The College Football Playoff format is miserably broken. This has been apparent for several years, but this year has served as the most blatant example. The rich have gotten richer, and the poor stay poor. The immense lack of variation and excitement present in the current format is harming the popularity of the sport. In 2019, college football stadium attendance hit a 22 year low. Something must be done to reverse this decline or the sport is in jeopardy of falling off a cliff and programs losing funding.
The most cited issue with the four-team playoff format is the lack of variety. There are four mainstays in this playoff format in Alabama, Ohio State, Oklahoma, and Clemson, and a few alternates in Notre Dame, LSU and Georgia. In the seven years of the playoff and 28 total selections, only four other teams have ever been selected. This year’s selections were… drum roll… Alabama, Clemson, Ohio State, and Notre Dame. The first round consisted of the classic beatdowns seen yearly: seldom are semifinal games competitive. Alabama effortlessly glided over Notre Dame and Ohio State walloped Clemson, only the latter of which was a surprise. In the championship, thoughts that the game would be close were exposed as wishful.
The 2021 College Football Playoff Championship was the purest example of Alabama’s utter domination of the college football world. They coasted to a 52-24 blowout over Ohio State, the team presumed to be their closest match. Although one must appreciate the level of excellence that Alabama exhibits in their play, for the rest of college football, their reign is injurious. The only way to challenge Alabama’s claim to the throne is to expand their field of challengers.

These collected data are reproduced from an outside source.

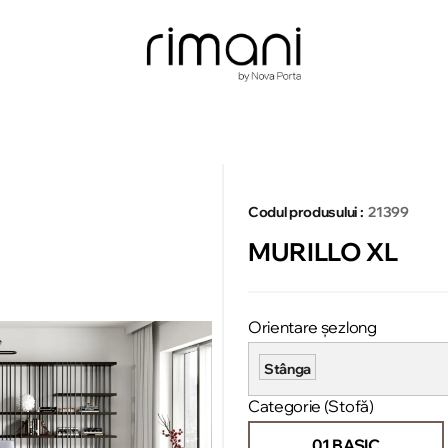
Codul produsului :
21399
MURILLO XL
Orientare șezlong
Stânga
Categorie (Stofă)
01 BASIC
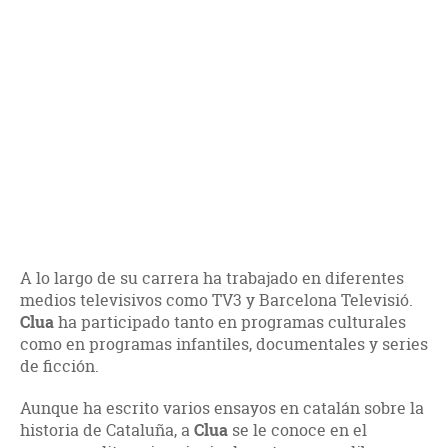
A lo largo de su carrera ha trabajado en diferentes
medios televisivos como TV3 y Barcelona Televisió.
Clua
ha participado tanto en programas culturales
como en programas infantiles, documentales y series
de ficción.
Aunque ha escrito varios ensayos en catalán sobre la
historia de Cataluña, a
Clua
se le conoce en el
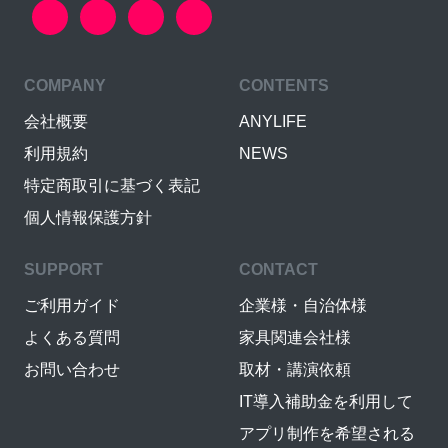
COMPANY
CONTENTS
会社概要
ANYLIFE
利用規約
NEWS
特定商取引に基づく表記
個人情報保護方針
SUPPORT
CONTACT
ご利用ガイド
企業様・自治体様
よくある質問
家具関連会社様
お問い合わせ
取材・講演依頼
IT導入補助金を利用して
アプリ制作を希望される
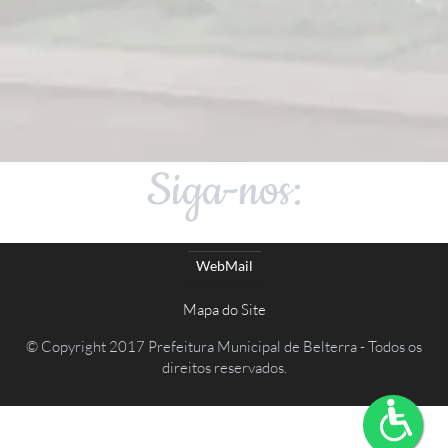
Siga-nos:
WebMail
Mapa do Site
© Copyright 2017 Prefeitura Municipal de Belterra - Todos os
direitos reservados.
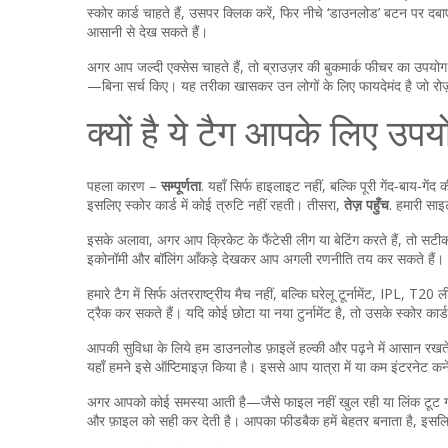
स्कोर कार्ड चाहते हैं, उसपर क्लिक करें, फिर नीचे ‘डाउनलोड’ बटन पर दबा
आसानी से देख सकते हैं।
अगर आप जल्दी एक्सेस चाहते हैं, तो ब्राउज़र की बुकमार्क फीचर का उपयोग
—बिना सर्च किए। यह तरीका खासकर उन लोगों के लिए फायदेमंद है जो रोज़
क्यों है ये टैग आपके लिए उप
पहला कारण –
सम्पूर्णता
. यहाँ सिर्फ हाइलाइट नहीं, बल्कि पूरी गेंद‑बाय‑गें
इसलिए स्कोर कार्ड में कोई त्रुटि नहीं रहती। तीसरा,
तेज़ पहुँच
. हमारी सा
इसके अलावा, अगर आप क्रिकेट के फैंटेसी लीग या बेटिंग करते हैं, तो सटी
इकोनॉमी और बॉलिंग आँकड़े देखकर आप अगली रणनीति तय कर सकते हैं। यह
हमारे टैग में सिर्फ अंतरराष्ट्रीय मैच नहीं, बल्कि घरेलू टूर्नामेंट, IPL,
ट्रैक कर सकते हैं। यदि कोई छोटा या नया टुर्नामेंट है, तो उसके स्कोर कार्
आपकी सुविधा के लिये हम डाउनलोड फ़ाइलें हल्की और पढ़ने में आसान रखते ह
यहाँ हमने इसे ऑप्टिमाइज़ किया है। इससे आप यात्रा में या कम इंटरनेट कनेक्
अगर आपको कोई समस्या आती है—जैसे फाइल नहीं खुल रही या लिंक टूट गया—तो
और फ़ाइल को सही कर देती है। आपका फीडबैक हमें बेहतर बनाता है, इसलि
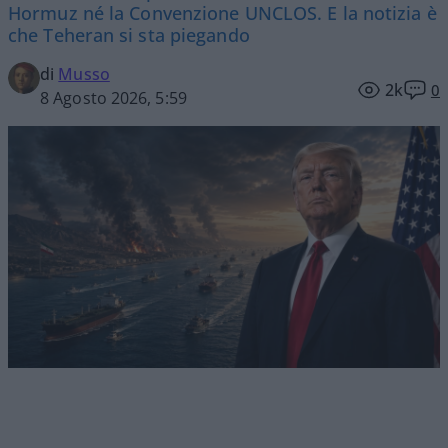
Hormuz né la Convenzione UNCLOS. E la notizia è
che Teheran si sta piegando
di
Musso
2k
0
8 Agosto 2026, 5:59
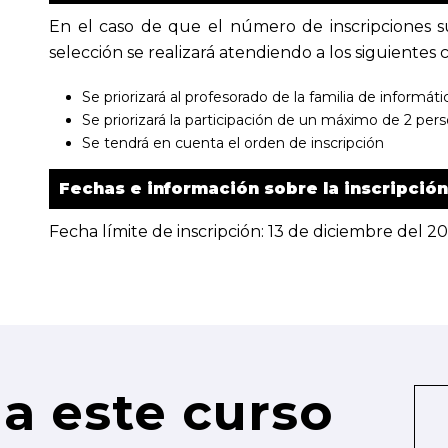
En el caso de que el número de inscripciones s
selección se realizará atendiendo a los siguientes cr
Se priorizará al profesorado de la familia de informá
Se priorizará la participación de un máximo de 2 per
Se tendrá en cuenta el orden de inscripción
Fechas e información sobre la inscripción
Fecha límite de inscripción: 13 de diciembre del 2
a este curso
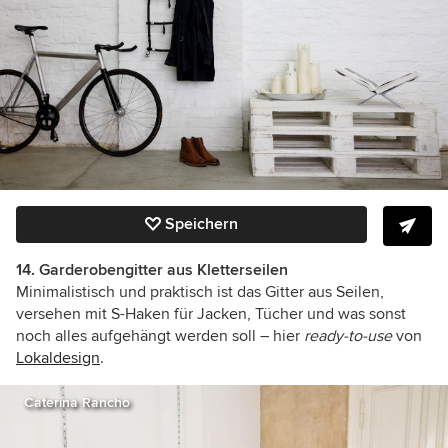
Speichern
14. Garderobengitter aus Kletterseilen
Minimalistisch und praktisch ist das Gitter aus Seilen,
versehen mit S-Haken für Jacken, Tücher und was sonst
noch alles aufgehängt werden soll – hier
ready-to-use
von
Lokaldesign
.
Caterina Rancho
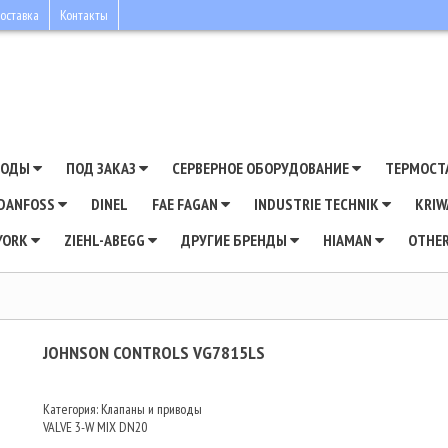
оставка
Контакты
ВОДЫ
ПОД ЗАКАЗ
СЕРВЕРНОЕ ОБОРУДОВАНИЕ
ТЕРМОСТ
DANFOSS
DINEL
FAE FAGAN
INDUSTRIE TECHNIK
KRI
YORK
ZIEHL-ABEGG
ДРУГИЕ БРЕНДЫ
HIAMAN
OTHE
JOHNSON CONTROLS VG7815LS
Категория: Клапаны и приводы
VALVE 3-W MIX DN20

Expanding the playoff to eight teams would be beneficial on several levels. First, teams who are good enough to compete and beat the top 4 but have a less than pristine record would be able to make it. This would especially help in that great teams who compete in difficult conferences like the SEC but are unable to escape their cannibalistic schedule unscathed would no longer be excluded. This year’s Texas A&M and Florida teams were likely better than 2 of the playoff teams but finished with 1 and 3 losses respectively, which proved too many for the playoff selection committee.
Second, teams who do not compete in a top conference but win each of their games in an impressive fashion would be included. There have been 2 examples of these teams who finished the regular season undefeated but were left out due to their strength of schedule: UCF in 2017 and Cincinnati this year. Both compete in the American conference, which, although not considered one of the “Power Five,” is certainly tough and has its share of top 25 teams. In their bowl games, UCF beat SEC powerhouse Auburn and Cincinnati narrowly lost to fellow SEC juggernaut Georgia at the last second. Even if teams like 2017 UCF and Cincinnati were unable to win games in an expanded playoff, it would add a dimension to the sport similar to “Cinderella” teams in the NCAA basketball tournament.
Third, expanding the playoff would raise the amount of teams able to recruit on the level of the top programs. The four-team playoff has made it so that teams not named Clemson, Alabama, Ohio State, and Oklahoma are comparatively irrelevant in the national scene. This results in a grossly disproportionate amount of top recruits attending these schools. By expanding the playoff, twice the number of programs would be able to market themselves as playoff teams to recruits, spreading the wealth more evenly. Although Alabama coach Nick Saban has played a large role in their success over the years, he does not actually take the field for the team. Instead, Alabama had three of the top 5 finishers in the Heisman voting on the field. It is the players that truly dictate a team’s success, and with this level of imbalance in talent, the performance of teams will follow suit. Anything the NCAA can do to promote the spreading of top recruits will be beneficial to college football.